Dejours sees the central crises of contemporary work to be in its individualization and constant assessment. These destroy solidarity, and that solidarity is the "pre-political condition of politics." Dejours borrows the term from Arendt, but shifts its sense; it is no longer plurality that is the condition for politics, but the specific plurality of the work experience which builds confidence and relations to others. Dejours argues that it is because work is epistemologically central, shaping our sense or ourselves and the world, that it is politically central. The contemporary world of work is designed, almost on purpose to undermine any confidence in oneself and others.  It produces only negative solidarity. As Bertrand Ogilvie writes, work is the black box of democracy, the condition of its creation and destruction. 

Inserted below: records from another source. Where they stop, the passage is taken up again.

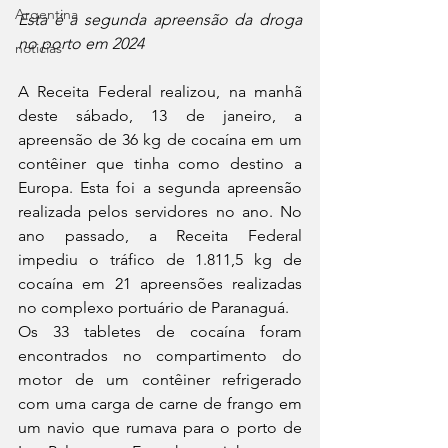
Argentina
Esta é a segunda apreensão da droga 
no porto em 2024
noticias
A Receita Federal realizou, na manhã 
deste sábado, 13 de janeiro, a 
apreensão de 36 kg de cocaína em um 
contêiner que tinha como destino a 
Europa. Esta foi a segunda apreensão 
realizada pelos servidores no ano. No 
ano passado, a Receita Federal 
impediu o tráfico de 1.811,5 kg de 
cocaína em 21 apreensões realizadas 
no complexo portuário de Paranaguá.
Os 33 tabletes de cocaína foram 
encontrados no compartimento do 
motor de um contêiner refrigerado 
com uma carga de carne de frango em 
um navio que rumava para o porto de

It is tempting to put forth the thesis that the more one tries to develop the ontological or, in this case, subjective and epistemological dimensions of work, seeing in it some particular relation to the real, to reality, the less one can think in terms of its historical dimensions, its specific economic and technological dimensions. A variant on the eternal struggle against ahistorical concepts and categories. This works as a general rule of thumb, but it does not entirely capture Dejours' work. The second volume is in part devoted to the effects of contemporary managerial focused on individuation and quantification of productivity. However, it seems that a third encounter with the real is missing, not that of the material world or the social world, but the world of capital. To put it bluntly, individuals around the world are forced to work harder, or lose their jobs, not because they fail to transform the physical world or even the social world, but because their labor is no longer competitive, no longer profitable. This measure, this reality, is all the more traumatic in that it is not directly experienced. As Marx wrote, it is a "process that goes on behind men's backs." Capital confronts us a blind necessity, senselessly sustaining or destroying our relation to the physical and social world. In the end it perhaps not a matter of being historically specific in how one describes the labor process, incorporating the recent transformations of "human resources," although that is important, but of recognizing that the ultimate real of work is neither the world of objects nor the social world. It is the world of capital, the real is the real abstraction.

"Living labor" is a necessary and unavoidable starting point for any theorization of work. Work is experienced and it shapes much of what we know and experience, functioning as a quotidian last instance. At the same time, however, it is necessary to recognize that we live in the land of the dead, and the struggles and pleasures of work are shaped by this dead labour.